When her husband, an Indian Civil Servant, dies on his way to take up a new and important post, Christine Cornwell is left with a son and daughter, and a small pension on which to support them. She is a woman of unusual toughness and resilience, and she adapts herself quickly to the difficulties of her new life as a widow in England in the mid 1930s; to the war; and, finally, to the mutilation of her son, a bomber pilot. But her resources begin to fail her when, after the war, she feels herself cast aside and isolated. One of the new poor and no longer young, she is wanted less and less by the world in general and her children in particular. With this new and dramatic challenge it is harder to come to terms than with all those that have gone before it; but as Francis King presents her, with a wonderful mixtures of shrewdness and compassion, Christine still has depths of character which, in the end, lead her to a solution. First published in 1957 and set off by a host of minor characters drawn with Francis King's remarkable certainty of touch, the reviewer in "The Times" thought "The Widow" 'more accomplished than anything he had written', confirming the author's own view that it was his finest novel.

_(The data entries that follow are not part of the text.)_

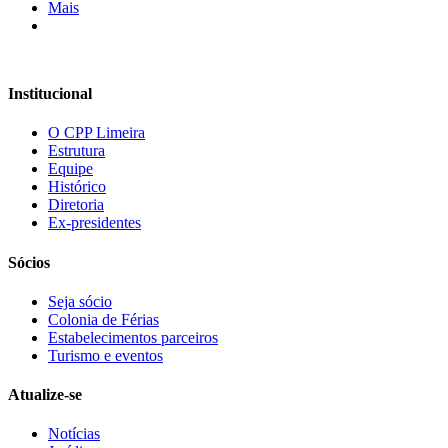
Mais
Institucional
O CPP Limeira
Estrutura
Equipe
Histórico
Diretoria
Ex-presidentes
Sócios
Seja sócio
Colonia de Férias
Estabelecimentos parceiros
Turismo e eventos
Atualize-se
Notícias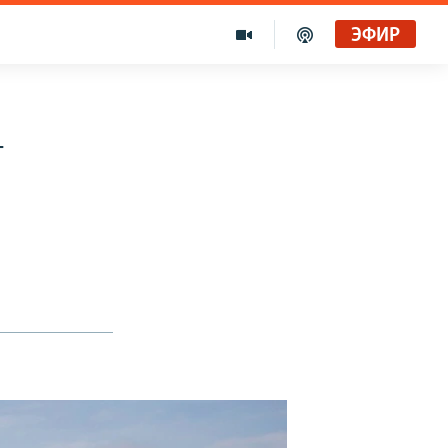
ЭФИР
–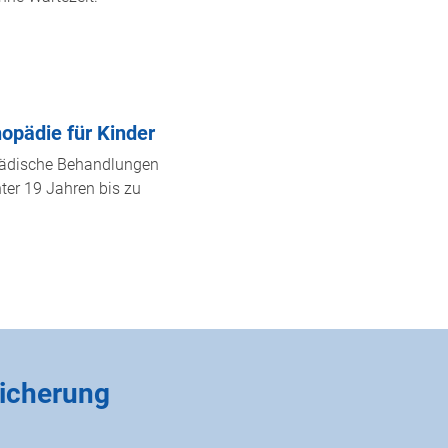
hopädie für Kinder
pädische Behandlungen
nter 19 Jahren bis zu
sicherung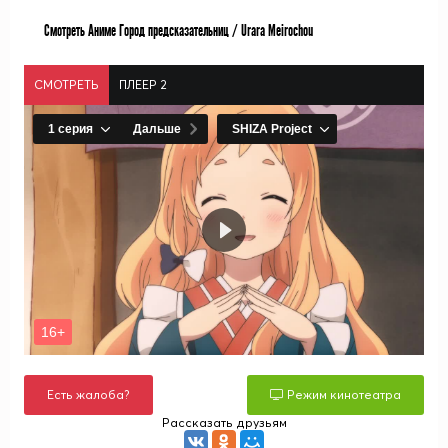
Смотреть Аниме Город предсказательниц / Urara Meirochou
СМОТРЕТЬ
ПЛЕЕР 2
Есть жалоба?
Режим кинотеатра
Рассказать друзьям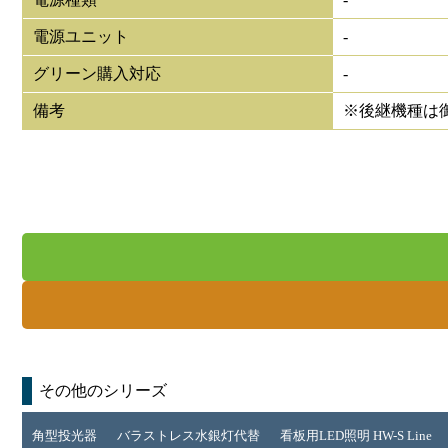
電源ユニット
-
グリーン購入対応
-
備考
※後継機種は
その他のシリーズ
角型投光器
バラストレス水銀灯代替
看板用LED照明 HW-S Line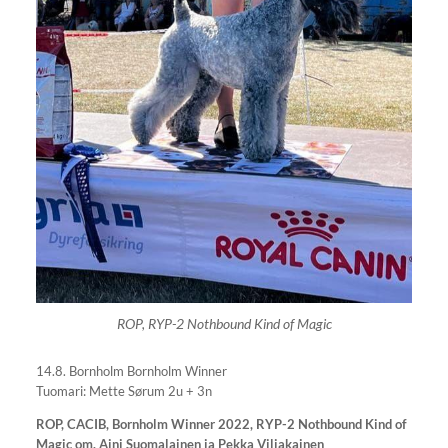
ROP, RYP-2 Nothbound Kind of Magic
14.8. Bornholm Bornholm Winner
Tuomari: Mette Sørum 2u + 3n
ROP, CACIB, Bornholm Winner 2022, RYP-2 Nothbound Kind of
Magic om. Aini Suomalainen ja Pekka Viljakainen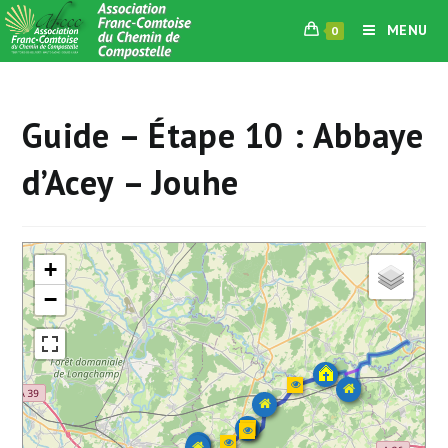
Skip
MENU
0
to
content
Guide – Étape 10 : Abbaye
d’Acey – Jouhe
+
−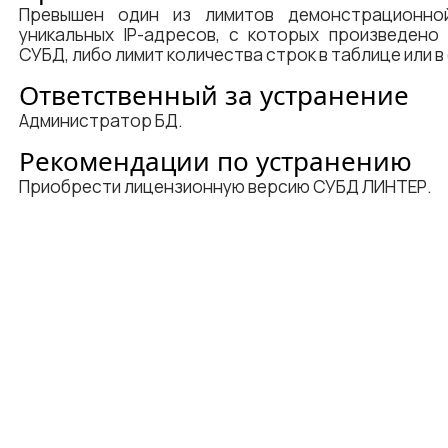
Превышен один из лимитов демонстрационной
уникальных IP-адресов, с которых произведено
СУБД, либо лимит количества строк в таблице или в
Ответственный за устранение
Администратор БД.
Рекомендации по устранению
Приобрести лицензионную версию СУБД ЛИНТЕР.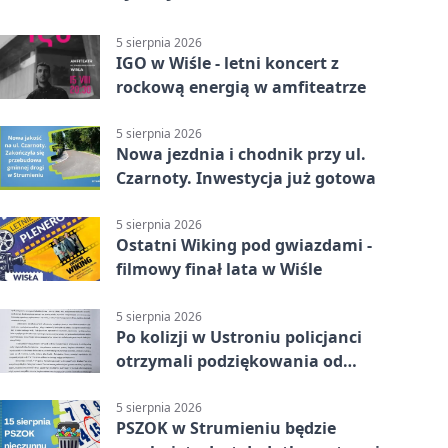
5 sierpnia 2026
IGO w Wiśle - letni koncert z
rockową energią w amfiteatrze
5 sierpnia 2026
Nowa jezdnia i chodnik przy ul.
Czarnoty. Inwestycja już gotowa
5 sierpnia 2026
Ostatni Wiking pod gwiazdami -
filmowy finał lata w Wiśle
5 sierpnia 2026
Po kolizji w Ustroniu policjanci
otrzymali podziękowania od
uczestnika zdarzenia
5 sierpnia 2026
PSZOK w Strumieniu będzie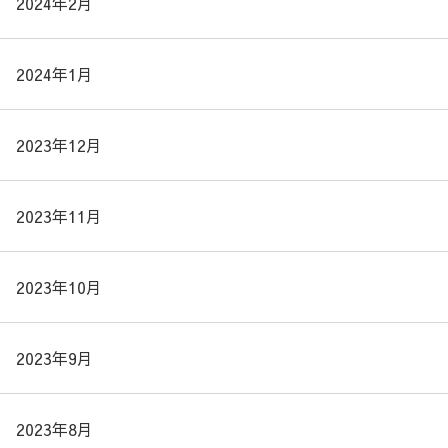
2024年2月
2024年1月
2023年12月
2023年11月
2023年10月
2023年9月
2023年8月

Francis Henry King, CBE, was a British novelist, poet and short story writer.
He was born in Adelboden, Switzerland, brought up in India and educated at Shrewsbury School and Balliol College, Oxford. During World War II he was a conscientious objector, and left Oxford to work on the land. After completing his degree in 1949 he worked for the British Council; he was posted around Europe, and then in Kyoto. He resigned to write full time in 1964.
He was a past winner of the W. Somerset Maugham Prize for his novel The Dividing Stream (1951) and also won the Katherine Mansfield Short Story Prize. A President Emeritus of International PEN and a Fellow of the Royal Society of Literature, he was appointed an Officer (OBE) of the Order of the British Empire in 1979 and a Commander of the Order (CBE) in 1985.
My 29th of King's books to be read in my deep dive of his oeuvre; his 7th novel from 1957.
The back cover claims this was King's favorite of his novels, but whether that was out of all 32 or only of the ones published by then, it doesn't say. I'd say this was more middle-of-the-pack for me; it's certainly readable and as accomplished prose-wise as any of his other books, but aside from the titular character, Christine, I felt almost every other one was fairly despicable, especially her two children and her stepson. This was no doubt intentional, as it made Christine even more sympathetic and downtrodden, but one really wanted to throttle everyone else!